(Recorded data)
□ □ □

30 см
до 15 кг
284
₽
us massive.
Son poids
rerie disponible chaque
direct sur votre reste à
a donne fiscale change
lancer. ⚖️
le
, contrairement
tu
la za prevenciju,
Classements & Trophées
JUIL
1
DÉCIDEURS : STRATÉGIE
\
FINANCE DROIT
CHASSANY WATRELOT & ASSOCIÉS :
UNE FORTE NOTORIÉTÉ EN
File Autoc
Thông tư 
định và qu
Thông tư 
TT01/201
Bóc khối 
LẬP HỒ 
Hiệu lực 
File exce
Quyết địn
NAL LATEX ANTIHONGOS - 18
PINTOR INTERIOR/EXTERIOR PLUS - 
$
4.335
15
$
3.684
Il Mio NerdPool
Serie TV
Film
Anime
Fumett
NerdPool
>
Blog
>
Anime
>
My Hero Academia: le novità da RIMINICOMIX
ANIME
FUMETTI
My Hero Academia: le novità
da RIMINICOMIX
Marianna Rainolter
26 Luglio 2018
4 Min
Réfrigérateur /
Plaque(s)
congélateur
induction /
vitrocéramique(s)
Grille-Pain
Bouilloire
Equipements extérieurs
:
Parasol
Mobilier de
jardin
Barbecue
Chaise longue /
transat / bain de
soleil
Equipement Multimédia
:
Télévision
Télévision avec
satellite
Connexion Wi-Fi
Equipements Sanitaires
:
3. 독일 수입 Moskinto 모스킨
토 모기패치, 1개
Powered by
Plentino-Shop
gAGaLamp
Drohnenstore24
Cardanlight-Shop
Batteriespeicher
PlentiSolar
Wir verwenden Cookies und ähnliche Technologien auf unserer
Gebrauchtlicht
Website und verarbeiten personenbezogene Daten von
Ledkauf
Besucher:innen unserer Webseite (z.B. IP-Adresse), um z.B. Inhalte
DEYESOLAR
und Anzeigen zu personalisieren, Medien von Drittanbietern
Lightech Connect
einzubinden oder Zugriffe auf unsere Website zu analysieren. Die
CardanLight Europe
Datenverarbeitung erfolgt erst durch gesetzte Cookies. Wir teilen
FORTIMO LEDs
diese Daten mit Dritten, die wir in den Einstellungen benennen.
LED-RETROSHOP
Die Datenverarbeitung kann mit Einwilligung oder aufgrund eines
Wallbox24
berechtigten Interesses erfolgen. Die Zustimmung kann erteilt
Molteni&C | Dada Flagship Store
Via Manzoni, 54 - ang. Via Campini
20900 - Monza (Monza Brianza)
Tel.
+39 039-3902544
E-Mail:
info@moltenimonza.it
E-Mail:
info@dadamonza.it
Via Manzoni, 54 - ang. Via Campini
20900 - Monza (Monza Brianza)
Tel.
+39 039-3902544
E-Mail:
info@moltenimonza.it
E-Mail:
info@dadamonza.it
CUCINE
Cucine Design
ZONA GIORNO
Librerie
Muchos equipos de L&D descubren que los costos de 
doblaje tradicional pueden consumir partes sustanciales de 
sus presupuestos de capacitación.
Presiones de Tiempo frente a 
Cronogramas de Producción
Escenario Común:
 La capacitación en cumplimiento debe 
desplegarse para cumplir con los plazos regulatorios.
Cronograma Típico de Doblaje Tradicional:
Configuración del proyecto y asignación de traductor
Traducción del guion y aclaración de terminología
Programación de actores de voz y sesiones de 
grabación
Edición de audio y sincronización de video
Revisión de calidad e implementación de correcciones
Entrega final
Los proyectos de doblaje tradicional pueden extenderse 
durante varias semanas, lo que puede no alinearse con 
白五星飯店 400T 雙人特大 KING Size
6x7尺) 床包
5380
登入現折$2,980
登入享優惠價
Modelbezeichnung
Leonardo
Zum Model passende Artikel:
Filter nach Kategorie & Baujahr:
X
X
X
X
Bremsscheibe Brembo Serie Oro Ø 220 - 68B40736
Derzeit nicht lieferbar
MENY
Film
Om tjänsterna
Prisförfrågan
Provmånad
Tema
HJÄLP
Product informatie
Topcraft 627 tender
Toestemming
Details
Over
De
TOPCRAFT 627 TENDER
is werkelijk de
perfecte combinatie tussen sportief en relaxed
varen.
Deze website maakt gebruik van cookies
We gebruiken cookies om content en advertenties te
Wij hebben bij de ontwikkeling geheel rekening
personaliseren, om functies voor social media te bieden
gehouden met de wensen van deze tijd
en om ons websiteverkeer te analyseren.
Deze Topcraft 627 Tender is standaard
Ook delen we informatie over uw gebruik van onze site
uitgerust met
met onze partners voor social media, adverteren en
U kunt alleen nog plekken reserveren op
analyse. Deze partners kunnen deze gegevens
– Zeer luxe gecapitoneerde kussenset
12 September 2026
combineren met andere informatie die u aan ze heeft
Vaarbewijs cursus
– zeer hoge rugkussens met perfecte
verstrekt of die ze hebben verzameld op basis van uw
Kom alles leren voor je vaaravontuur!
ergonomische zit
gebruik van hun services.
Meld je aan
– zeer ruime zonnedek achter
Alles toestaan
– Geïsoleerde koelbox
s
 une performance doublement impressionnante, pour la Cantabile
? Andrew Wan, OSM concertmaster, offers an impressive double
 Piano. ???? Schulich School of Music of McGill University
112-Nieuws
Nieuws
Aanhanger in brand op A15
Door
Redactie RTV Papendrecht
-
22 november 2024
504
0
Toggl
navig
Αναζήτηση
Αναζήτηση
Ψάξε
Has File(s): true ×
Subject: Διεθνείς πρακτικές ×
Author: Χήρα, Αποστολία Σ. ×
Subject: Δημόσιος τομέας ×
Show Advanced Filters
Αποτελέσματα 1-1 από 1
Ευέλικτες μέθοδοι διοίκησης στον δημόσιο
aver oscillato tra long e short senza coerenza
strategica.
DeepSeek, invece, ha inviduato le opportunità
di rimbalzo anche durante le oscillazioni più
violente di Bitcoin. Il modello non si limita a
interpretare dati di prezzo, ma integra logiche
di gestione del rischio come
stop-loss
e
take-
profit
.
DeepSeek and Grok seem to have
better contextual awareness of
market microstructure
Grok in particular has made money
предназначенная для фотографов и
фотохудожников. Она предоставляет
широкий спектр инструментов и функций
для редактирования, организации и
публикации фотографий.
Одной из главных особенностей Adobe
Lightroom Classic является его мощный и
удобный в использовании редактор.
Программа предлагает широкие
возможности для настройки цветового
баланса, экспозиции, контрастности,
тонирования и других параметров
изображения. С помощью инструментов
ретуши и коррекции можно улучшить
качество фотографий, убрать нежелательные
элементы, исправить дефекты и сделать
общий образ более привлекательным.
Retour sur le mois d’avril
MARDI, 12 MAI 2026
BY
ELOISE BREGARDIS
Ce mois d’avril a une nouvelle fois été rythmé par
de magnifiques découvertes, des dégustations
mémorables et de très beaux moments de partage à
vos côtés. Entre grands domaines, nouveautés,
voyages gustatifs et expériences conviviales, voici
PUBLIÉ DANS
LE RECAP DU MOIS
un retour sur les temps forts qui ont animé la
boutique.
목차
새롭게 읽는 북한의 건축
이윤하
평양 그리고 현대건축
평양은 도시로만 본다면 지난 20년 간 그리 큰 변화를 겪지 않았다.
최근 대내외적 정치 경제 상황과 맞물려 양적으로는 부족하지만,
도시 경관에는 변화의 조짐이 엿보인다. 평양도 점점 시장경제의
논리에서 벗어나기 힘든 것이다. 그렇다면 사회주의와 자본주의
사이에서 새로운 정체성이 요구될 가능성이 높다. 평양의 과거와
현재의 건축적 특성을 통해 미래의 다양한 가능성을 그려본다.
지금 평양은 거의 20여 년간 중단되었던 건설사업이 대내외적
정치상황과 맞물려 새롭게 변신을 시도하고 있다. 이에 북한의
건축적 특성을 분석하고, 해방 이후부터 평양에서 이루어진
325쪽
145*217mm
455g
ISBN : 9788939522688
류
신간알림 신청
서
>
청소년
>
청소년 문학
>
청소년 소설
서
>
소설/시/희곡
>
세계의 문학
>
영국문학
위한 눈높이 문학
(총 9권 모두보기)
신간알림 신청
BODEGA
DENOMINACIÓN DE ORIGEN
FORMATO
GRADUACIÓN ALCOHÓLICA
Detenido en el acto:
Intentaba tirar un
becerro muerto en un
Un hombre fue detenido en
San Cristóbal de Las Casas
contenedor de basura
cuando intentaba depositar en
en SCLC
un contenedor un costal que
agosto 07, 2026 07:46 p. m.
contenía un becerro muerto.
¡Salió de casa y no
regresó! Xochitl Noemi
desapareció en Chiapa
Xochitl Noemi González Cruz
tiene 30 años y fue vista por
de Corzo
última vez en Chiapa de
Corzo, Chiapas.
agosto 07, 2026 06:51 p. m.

□ □ □

▸ YOUR TASK:
Set down exactly what runs from the line with "(총 9권 모두보기)" to the last line of the data above, including both of those lines and no others.

▸ COMPLETED TASK:
(총 9권 모두보기)
신간알림 신청
BODEGA
DENOMINACIÓN DE ORIGEN
FORMATO
GRADUACIÓN ALCOHÓLICA
Detenido en el acto:
Intentaba tirar un
becerro muerto en un
Un hombre fue detenido en
San Cristóbal de Las Casas
contenedor de basura
cuando intentaba depositar en
en SCLC
un contenedor un costal que
agosto 07, 2026 07:46 p. m.
contenía un becerro muerto.
¡Salió de casa y no
regresó! Xochitl Noemi
desapareció en Chiapa
Xochitl Noemi González Cruz
tiene 30 años y fue vista por
de Corzo
última vez en Chiapa de
Corzo, Chiapas.
agosto 07, 2026 06:51 p. m.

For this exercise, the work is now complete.